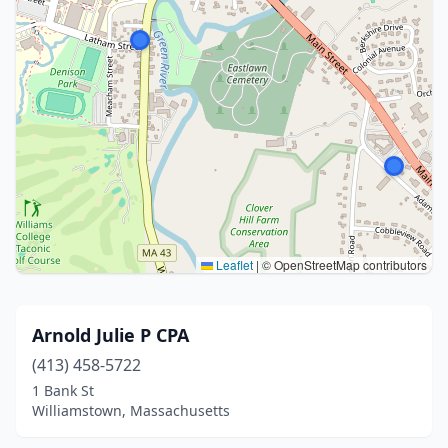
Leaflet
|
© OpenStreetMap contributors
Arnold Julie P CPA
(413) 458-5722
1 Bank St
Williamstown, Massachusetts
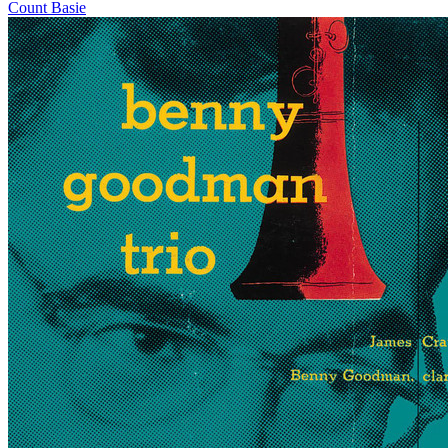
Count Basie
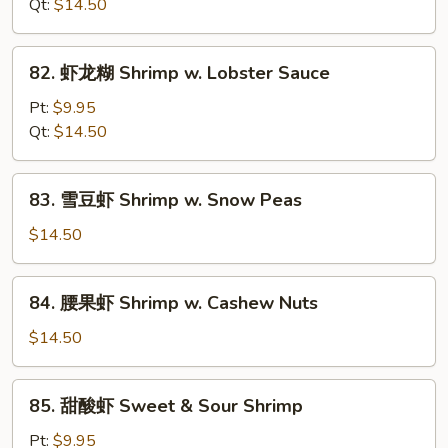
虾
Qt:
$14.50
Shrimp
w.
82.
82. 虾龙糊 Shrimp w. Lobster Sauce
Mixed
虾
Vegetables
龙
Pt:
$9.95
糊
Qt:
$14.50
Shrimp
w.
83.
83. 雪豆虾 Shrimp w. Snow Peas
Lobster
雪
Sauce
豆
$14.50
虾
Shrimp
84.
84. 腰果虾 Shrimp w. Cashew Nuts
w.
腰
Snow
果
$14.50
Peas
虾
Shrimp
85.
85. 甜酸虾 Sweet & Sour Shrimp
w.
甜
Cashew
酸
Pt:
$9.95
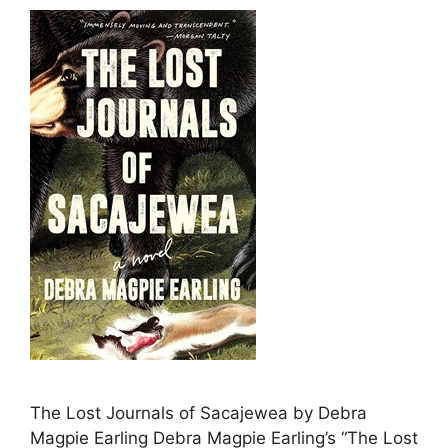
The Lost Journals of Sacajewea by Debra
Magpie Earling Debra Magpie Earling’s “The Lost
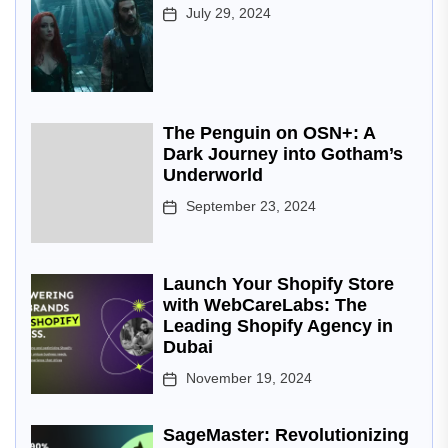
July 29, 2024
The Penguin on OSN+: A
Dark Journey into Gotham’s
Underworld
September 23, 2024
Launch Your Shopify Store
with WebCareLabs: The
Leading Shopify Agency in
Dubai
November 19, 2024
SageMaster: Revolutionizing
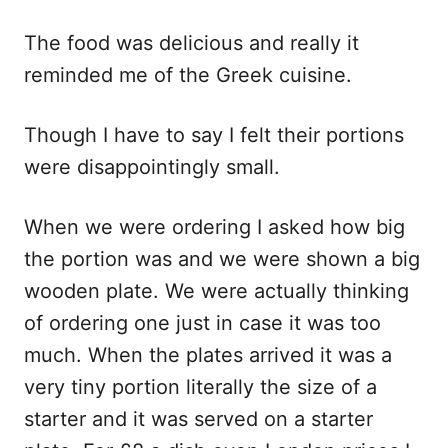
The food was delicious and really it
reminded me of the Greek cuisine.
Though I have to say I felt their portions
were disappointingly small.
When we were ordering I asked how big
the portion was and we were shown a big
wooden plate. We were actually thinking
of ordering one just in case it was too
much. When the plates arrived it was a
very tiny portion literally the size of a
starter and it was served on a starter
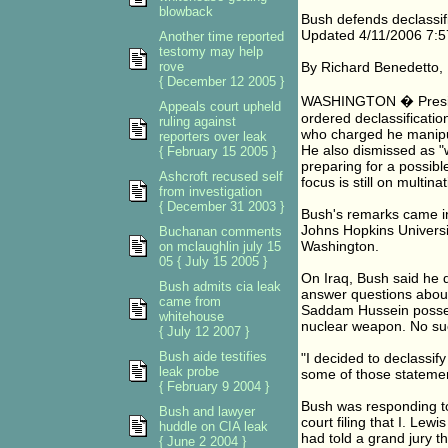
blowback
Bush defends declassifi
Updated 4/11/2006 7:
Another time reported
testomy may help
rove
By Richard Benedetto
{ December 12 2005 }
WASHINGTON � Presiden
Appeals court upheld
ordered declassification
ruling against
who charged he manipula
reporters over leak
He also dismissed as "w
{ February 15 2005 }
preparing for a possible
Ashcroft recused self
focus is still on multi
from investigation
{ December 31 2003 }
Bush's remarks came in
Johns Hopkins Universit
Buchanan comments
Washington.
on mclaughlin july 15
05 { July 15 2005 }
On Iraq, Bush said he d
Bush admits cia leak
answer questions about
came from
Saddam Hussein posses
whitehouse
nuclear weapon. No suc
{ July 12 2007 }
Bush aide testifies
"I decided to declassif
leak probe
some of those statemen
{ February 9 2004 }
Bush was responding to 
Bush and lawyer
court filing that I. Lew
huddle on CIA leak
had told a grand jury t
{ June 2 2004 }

┄┄┄┄┄┄┄┄┄┄

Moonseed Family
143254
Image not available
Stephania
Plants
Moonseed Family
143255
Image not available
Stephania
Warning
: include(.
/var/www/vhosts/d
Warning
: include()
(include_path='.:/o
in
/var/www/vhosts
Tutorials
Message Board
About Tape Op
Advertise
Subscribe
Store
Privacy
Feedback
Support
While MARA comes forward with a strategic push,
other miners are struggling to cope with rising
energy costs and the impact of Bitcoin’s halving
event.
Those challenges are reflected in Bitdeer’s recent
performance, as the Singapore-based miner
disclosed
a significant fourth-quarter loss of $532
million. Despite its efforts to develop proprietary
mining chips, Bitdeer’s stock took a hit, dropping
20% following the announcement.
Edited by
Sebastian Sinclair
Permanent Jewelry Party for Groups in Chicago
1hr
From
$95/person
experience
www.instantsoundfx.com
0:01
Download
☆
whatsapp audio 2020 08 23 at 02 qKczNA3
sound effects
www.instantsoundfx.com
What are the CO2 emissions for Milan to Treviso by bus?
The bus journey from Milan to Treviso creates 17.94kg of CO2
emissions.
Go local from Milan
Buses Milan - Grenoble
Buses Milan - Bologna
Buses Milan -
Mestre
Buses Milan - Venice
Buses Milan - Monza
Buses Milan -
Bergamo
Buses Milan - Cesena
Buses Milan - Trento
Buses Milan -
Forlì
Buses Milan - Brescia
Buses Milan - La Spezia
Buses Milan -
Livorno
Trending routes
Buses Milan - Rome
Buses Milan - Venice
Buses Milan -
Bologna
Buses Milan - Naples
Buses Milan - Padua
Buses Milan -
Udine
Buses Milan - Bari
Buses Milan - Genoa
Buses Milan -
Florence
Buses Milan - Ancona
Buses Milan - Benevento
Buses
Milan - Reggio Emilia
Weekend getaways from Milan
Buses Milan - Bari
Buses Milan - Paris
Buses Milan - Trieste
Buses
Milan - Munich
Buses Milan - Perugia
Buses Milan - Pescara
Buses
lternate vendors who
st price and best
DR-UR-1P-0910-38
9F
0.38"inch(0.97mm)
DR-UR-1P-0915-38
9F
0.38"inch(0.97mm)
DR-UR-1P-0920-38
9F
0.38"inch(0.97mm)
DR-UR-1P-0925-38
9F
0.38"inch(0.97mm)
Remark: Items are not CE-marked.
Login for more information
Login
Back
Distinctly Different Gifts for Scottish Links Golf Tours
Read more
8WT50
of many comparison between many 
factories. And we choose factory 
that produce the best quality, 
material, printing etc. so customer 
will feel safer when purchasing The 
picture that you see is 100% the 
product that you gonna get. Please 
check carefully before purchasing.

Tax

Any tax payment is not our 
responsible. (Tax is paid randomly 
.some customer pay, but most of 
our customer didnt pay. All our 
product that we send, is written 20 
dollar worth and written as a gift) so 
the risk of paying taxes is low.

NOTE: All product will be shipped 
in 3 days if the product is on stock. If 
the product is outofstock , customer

┄┄┄┄┄┄┄┄┄┄

Task to complete :: Among the records above, only the lines between the line holding "NOTE: All product will be shipped" and the line holding "the product is outofstock , customer", inclusive, are to be output, exactly as written.

Answer space ::
NOTE: All product will be shipped 
in 3 days if the product is on stock. If 
the product is outofstock , customer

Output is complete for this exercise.